Artisanal mining drives deforestation

When the causes of deforestation are discussed, the focus is often on agriculture or land titling. However, our research shows that artisanal mining is a significant factor, and the mining-deforestation nexus deserves greater attention.

Weather shocks and artisanal mining may create a vicious circle of deforestation

Our results show that weather shocks worsen deforestation in mining areas.
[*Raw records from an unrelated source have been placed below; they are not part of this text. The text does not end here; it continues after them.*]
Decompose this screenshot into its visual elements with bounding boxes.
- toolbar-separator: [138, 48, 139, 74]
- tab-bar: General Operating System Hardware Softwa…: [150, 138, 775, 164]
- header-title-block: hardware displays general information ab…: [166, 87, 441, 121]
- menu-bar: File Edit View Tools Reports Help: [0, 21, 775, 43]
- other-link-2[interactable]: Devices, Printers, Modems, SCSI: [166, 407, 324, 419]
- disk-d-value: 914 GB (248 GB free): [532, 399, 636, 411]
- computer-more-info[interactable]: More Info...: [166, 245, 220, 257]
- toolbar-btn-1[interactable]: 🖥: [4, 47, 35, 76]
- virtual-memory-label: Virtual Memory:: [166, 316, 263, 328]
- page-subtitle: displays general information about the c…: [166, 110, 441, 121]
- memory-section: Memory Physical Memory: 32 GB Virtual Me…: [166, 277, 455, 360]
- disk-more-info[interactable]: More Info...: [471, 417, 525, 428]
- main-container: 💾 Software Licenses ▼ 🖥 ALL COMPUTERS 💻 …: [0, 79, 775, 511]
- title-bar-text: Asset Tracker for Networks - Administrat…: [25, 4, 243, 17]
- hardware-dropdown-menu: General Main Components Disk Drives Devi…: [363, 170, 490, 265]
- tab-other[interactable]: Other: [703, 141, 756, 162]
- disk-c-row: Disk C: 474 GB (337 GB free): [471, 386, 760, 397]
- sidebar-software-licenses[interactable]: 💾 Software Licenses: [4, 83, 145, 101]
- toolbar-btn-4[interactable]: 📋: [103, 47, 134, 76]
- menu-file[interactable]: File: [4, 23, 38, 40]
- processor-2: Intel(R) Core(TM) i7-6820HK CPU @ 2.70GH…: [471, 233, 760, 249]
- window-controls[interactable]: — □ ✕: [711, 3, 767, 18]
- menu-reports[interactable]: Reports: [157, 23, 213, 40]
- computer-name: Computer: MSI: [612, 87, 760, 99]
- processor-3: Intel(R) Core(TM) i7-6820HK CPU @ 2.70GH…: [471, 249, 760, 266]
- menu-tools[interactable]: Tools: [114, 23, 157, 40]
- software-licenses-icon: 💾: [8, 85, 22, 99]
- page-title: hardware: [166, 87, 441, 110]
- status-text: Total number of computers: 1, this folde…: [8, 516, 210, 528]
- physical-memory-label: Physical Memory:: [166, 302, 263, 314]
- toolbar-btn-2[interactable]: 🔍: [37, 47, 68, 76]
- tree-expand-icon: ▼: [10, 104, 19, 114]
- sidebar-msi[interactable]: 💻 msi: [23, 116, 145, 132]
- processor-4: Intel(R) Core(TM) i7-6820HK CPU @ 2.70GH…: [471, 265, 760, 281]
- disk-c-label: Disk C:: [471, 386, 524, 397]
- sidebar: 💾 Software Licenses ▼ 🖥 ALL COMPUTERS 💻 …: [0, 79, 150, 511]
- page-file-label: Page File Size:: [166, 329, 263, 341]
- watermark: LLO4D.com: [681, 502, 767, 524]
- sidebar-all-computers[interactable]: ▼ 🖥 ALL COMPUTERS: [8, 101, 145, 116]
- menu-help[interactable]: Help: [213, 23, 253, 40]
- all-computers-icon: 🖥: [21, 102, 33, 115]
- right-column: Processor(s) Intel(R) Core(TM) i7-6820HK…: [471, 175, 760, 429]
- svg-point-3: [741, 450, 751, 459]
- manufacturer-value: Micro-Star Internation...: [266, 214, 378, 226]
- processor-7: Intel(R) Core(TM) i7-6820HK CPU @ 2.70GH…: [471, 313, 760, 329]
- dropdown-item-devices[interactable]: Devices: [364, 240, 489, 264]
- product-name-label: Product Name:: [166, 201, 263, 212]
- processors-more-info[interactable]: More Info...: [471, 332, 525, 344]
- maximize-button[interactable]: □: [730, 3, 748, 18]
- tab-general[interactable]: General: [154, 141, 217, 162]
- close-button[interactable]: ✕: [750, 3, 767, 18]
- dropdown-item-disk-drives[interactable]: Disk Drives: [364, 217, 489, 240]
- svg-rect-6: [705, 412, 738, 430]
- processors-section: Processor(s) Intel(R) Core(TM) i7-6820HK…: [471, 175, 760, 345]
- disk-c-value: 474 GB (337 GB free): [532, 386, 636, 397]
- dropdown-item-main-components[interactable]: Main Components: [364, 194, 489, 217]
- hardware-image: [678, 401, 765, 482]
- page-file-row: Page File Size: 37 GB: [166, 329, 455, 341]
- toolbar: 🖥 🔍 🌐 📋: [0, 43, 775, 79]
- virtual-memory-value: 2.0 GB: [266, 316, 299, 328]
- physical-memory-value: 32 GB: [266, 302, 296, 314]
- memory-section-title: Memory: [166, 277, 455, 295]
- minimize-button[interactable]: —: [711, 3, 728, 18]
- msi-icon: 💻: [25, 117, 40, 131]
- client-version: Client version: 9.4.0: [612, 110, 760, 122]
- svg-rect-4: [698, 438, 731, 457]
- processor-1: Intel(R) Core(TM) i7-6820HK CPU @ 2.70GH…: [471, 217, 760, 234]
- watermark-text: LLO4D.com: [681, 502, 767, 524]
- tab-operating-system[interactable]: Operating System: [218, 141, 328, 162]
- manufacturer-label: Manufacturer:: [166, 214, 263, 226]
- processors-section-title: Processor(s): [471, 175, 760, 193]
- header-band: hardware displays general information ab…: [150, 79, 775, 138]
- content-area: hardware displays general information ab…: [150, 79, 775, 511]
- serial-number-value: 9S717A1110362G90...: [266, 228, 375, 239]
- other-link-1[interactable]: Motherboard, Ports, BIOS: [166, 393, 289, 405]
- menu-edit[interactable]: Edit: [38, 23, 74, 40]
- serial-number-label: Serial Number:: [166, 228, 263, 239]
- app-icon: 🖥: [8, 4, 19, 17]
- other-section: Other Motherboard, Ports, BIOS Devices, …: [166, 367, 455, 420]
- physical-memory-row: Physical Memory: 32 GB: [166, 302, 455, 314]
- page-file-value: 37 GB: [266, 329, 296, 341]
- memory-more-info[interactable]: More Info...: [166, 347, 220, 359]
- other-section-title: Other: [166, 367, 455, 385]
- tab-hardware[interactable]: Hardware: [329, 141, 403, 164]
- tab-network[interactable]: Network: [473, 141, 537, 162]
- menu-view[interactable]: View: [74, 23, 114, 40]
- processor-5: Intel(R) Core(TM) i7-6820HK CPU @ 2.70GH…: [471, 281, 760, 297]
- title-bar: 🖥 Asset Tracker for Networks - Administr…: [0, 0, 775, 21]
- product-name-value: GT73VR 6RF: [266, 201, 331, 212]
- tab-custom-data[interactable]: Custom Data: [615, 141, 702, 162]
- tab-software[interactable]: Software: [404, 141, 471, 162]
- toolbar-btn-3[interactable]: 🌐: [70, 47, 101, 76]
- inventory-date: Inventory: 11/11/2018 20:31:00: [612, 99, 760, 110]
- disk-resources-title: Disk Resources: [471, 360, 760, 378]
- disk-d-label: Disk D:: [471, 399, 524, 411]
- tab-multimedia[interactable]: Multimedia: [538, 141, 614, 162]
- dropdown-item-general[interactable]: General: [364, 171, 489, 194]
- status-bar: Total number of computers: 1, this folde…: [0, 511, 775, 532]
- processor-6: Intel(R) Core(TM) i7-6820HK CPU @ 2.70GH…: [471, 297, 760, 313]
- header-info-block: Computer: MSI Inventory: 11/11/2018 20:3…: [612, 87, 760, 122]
This is particularly concerning as we anticipate more extreme weather events due to global warming, and forests play a vital role in reducing CO2 emissions, preventing desertification, and stabilizing local weather patterns.

References

Aragón, F M, F Oteiza, and J P Rud (2019), “How do farmers cope with extreme heat?” VoxDev.

ASM Inventory (2022), “World Maps of Artisanal and Small-scale Mining.” Available at: http: //artisanalmining.org/Inventory/.

Bazillier, R and V Girard (2020), “Gold mining in Burkina Faso: Who wins?” VoxDev.

Berman, N, M Couttenier, D Rohner, and M Thoenig (2018), “Countering the mining curse.” VoxDev.

Girard, V, T Molina-Millan, and G Vic (2022), “Artisanal mining in Africa.” NOVAFRICA Working Paper.

Henderson, J V, A Storeygard, and D N Weil (2012), “Measuring economic growth from outer space.” American Economic Review 102(2): 994–1028.

Jayachandran, S (2017), “Forest conservation in Uganda: Using financial incentives to avert climate change.” VoxDev.

Nunn, N and N Qian (2011), “The potato’s contribution to population and urbanization: evidence from a historical experiment.” The Quarterly Journal of Economics 126(2): 593–650.

Pravalie, R (2016). “Drylands extent and environmental issues. A global approach.” Earth-Science Reviews 161: 259-278.

World Bank (2020) “2020 State of the Artisanal and Small-scale Mining Sector.” World Bank (Washington, DC).